Ces déclarations révèlent des parti-pris qui ne visent pas que la défense de l’intérêt du public.

Discrédit du Conseil de presse
Dans sa lettre au Conseil de presse, Djemila Benhabib dit renoncer à son droit d’appel parce que sa confiance en cet organe de presse est « au point zéro ».

Je ne peux qu’être d’accord avec cette décision. Le Conseil de presse avait déjà perdu toute crédibilité à mes yeux après une plainte présentée par des collègues du Mouvement laïque québécois et de l’Association humaniste du Québec contre la couverture biaisée du débat sur la « charte de la laïcité » présentée par le quotidien La Presse à l’automne 2013. Le jury avait alors ignoré complètement le point central de la plainte qui portait sur le déséquilibre de l’information. Les taux d’articles (journalistiques et d’opinion) favorables et défavorables au projet de loi étaient respectivement de 19% et de 81%, ce qui était l’inverse du taux d’appui dans la population.
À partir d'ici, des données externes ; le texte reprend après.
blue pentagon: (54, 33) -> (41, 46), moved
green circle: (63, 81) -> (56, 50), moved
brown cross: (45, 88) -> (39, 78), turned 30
Le Conseil de presse a toutefois conclu à une couverture équilibrée et diversifiée!

La décision a été portée en appel avec un argumentaire qui rétablissait les lacunes du premier avis. Le jury d’appel n’a fait que répéter mot à mot le premier avis sans tenir compte des arguments des plaignants. Des élèves de secondaire 3 auraient fait mieux.

Le Conseil n’a non seulement plus de crédibilité mais semble avoir perdu toute utilité sociale face à des médias gangrénés par le multiculturalisme anti-laïque.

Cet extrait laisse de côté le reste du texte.